- EXCERPTED RECORDS
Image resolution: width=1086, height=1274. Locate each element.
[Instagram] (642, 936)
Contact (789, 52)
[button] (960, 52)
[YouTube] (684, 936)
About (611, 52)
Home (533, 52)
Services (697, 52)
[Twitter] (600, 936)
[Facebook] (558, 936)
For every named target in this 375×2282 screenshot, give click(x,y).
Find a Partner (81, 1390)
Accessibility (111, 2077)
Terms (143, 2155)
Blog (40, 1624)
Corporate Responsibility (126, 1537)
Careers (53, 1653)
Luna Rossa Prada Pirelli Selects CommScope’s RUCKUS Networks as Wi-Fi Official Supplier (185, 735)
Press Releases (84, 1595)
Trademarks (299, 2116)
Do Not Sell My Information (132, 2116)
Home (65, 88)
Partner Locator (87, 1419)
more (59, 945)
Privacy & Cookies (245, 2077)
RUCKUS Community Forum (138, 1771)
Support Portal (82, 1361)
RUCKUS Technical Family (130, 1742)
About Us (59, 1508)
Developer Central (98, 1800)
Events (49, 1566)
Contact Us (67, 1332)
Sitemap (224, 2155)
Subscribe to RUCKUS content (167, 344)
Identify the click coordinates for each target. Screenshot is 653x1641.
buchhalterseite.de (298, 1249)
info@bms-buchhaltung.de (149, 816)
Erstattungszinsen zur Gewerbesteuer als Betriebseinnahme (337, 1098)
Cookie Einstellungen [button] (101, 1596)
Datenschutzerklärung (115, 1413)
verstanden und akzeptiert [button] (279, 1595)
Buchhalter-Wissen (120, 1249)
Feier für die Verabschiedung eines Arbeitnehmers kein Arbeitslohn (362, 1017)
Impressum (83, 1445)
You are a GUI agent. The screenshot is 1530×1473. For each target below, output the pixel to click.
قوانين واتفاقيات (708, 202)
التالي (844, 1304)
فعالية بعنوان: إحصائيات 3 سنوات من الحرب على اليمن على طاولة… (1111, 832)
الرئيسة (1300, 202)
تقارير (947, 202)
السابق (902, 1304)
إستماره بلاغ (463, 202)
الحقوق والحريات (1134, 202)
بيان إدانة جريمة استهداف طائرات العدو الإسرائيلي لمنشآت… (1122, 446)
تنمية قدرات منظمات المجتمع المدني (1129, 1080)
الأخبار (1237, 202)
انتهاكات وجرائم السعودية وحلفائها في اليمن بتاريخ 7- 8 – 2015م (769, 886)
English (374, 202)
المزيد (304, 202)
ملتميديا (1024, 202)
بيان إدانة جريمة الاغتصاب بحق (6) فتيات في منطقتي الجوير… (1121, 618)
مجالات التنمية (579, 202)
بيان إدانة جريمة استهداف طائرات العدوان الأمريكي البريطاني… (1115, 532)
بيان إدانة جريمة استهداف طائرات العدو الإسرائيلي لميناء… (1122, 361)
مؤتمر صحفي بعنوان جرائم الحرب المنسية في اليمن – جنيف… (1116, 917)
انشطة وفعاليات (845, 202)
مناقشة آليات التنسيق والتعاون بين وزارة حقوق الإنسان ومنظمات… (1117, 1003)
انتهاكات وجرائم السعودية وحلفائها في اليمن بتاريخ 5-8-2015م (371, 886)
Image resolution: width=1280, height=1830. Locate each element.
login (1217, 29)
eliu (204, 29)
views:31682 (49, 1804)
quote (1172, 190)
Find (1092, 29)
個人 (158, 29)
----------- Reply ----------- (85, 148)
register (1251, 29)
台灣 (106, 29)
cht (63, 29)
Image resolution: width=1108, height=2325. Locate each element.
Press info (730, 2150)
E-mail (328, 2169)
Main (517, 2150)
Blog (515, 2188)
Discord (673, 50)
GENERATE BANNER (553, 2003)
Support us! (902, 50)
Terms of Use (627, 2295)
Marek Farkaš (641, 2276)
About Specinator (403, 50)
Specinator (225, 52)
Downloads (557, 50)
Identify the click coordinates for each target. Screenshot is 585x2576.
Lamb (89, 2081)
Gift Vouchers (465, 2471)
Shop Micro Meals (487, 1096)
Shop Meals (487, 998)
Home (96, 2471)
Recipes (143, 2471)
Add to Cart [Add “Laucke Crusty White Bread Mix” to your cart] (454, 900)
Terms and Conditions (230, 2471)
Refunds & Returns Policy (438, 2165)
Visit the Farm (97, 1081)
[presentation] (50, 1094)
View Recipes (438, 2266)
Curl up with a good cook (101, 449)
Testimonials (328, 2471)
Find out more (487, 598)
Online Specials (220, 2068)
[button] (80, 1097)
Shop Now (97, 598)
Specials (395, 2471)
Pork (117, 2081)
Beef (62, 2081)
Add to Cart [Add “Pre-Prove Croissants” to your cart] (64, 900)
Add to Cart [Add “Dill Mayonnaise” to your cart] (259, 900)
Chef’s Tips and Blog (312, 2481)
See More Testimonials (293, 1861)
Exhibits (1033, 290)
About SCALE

- ASSIGNED TASK
All of the data above should be reproduced word for word.

- YOUR RESPONSE
Image resolution: width=1086, height=1274. Locate each element.
[Instagram] (642, 936)
Contact (789, 52)
[button] (960, 52)
[YouTube] (684, 936)
About (611, 52)
Home (533, 52)
Services (697, 52)
[Twitter] (600, 936)
[Facebook] (558, 936)
For every named target in this 375×2282 screenshot, give click(x,y).
Find a Partner (81, 1390)
Accessibility (111, 2077)
Terms (143, 2155)
Blog (40, 1624)
Corporate Responsibility (126, 1537)
Careers (53, 1653)
Luna Rossa Prada Pirelli Selects CommScope’s RUCKUS Networks as Wi-Fi Official Supplier (185, 735)
Press Releases (84, 1595)
Trademarks (299, 2116)
Do Not Sell My Information (132, 2116)
Home (65, 88)
Partner Locator (87, 1419)
more (59, 945)
Privacy & Cookies (245, 2077)
RUCKUS Community Forum (138, 1771)
Support Portal (82, 1361)
RUCKUS Technical Family (130, 1742)
About Us (59, 1508)
Developer Central (98, 1800)
Events (49, 1566)
Contact Us (67, 1332)
Sitemap (224, 2155)
Subscribe to RUCKUS content (167, 344)
Identify the click coordinates for each target. Screenshot is 653x1641.
buchhalterseite.de (298, 1249)
info@bms-buchhaltung.de (149, 816)
Erstattungszinsen zur Gewerbesteuer als Betriebseinnahme (337, 1098)
Cookie Einstellungen [button] (101, 1596)
Datenschutzerklärung (115, 1413)
verstanden und akzeptiert [button] (279, 1595)
Buchhalter-Wissen (120, 1249)
Feier für die Verabschiedung eines Arbeitnehmers kein Arbeitslohn (362, 1017)
Impressum (83, 1445)
You are a GUI agent. The screenshot is 1530×1473. For each target below, output the pixel to click.
قوانين واتفاقيات (708, 202)
التالي (844, 1304)
فعالية بعنوان: إحصائيات 3 سنوات من الحرب على اليمن على طاولة… (1111, 832)
الرئيسة (1300, 202)
تقارير (947, 202)
السابق (902, 1304)
إستماره بلاغ (463, 202)
الحقوق والحريات (1134, 202)
بيان إدانة جريمة استهداف طائرات العدو الإسرائيلي لمنشآت… (1122, 446)
تنمية قدرات منظمات المجتمع المدني (1129, 1080)
الأخبار (1237, 202)
انتهاكات وجرائم السعودية وحلفائها في اليمن بتاريخ 7- 8 – 2015م (769, 886)
English (374, 202)
المزيد (304, 202)
ملتميديا (1024, 202)
بيان إدانة جريمة الاغتصاب بحق (6) فتيات في منطقتي الجوير… (1121, 618)
مجالات التنمية (579, 202)
بيان إدانة جريمة استهداف طائرات العدوان الأمريكي البريطاني… (1115, 532)
بيان إدانة جريمة استهداف طائرات العدو الإسرائيلي لميناء… (1122, 361)
مؤتمر صحفي بعنوان جرائم الحرب المنسية في اليمن – جنيف… (1116, 917)
انشطة وفعاليات (845, 202)
مناقشة آليات التنسيق والتعاون بين وزارة حقوق الإنسان ومنظمات… (1117, 1003)
انتهاكات وجرائم السعودية وحلفائها في اليمن بتاريخ 5-8-2015م (371, 886)
Image resolution: width=1280, height=1830. Locate each element.
login (1217, 29)
eliu (204, 29)
views:31682 (49, 1804)
quote (1172, 190)
Find (1092, 29)
個人 (158, 29)
----------- Reply ----------- (85, 148)
register (1251, 29)
台灣 (106, 29)
cht (63, 29)
Image resolution: width=1108, height=2325. Locate each element.
Press info (730, 2150)
E-mail (328, 2169)
Main (517, 2150)
Blog (515, 2188)
Discord (673, 50)
GENERATE BANNER (553, 2003)
Support us! (902, 50)
Terms of Use (627, 2295)
Marek Farkaš (641, 2276)
About Specinator (403, 50)
Specinator (225, 52)
Downloads (557, 50)
Identify the click coordinates for each target. Screenshot is 585x2576.
Lamb (89, 2081)
Gift Vouchers (465, 2471)
Shop Micro Meals (487, 1096)
Shop Meals (487, 998)
Home (96, 2471)
Recipes (143, 2471)
Add to Cart [Add “Laucke Crusty White Bread Mix” to your cart] (454, 900)
Terms and Conditions (230, 2471)
Refunds & Returns Policy (438, 2165)
Visit the Farm (97, 1081)
[presentation] (50, 1094)
View Recipes (438, 2266)
Curl up with a good cook (101, 449)
Testimonials (328, 2471)
Find out more (487, 598)
Online Specials (220, 2068)
[button] (80, 1097)
Shop Now (97, 598)
Specials (395, 2471)
Pork (117, 2081)
Beef (62, 2081)
Add to Cart [Add “Pre-Prove Croissants” to your cart] (64, 900)
Add to Cart [Add “Dill Mayonnaise” to your cart] (259, 900)
Chef’s Tips and Blog (312, 2481)
See More Testimonials (293, 1861)
Exhibits (1033, 290)
About SCALE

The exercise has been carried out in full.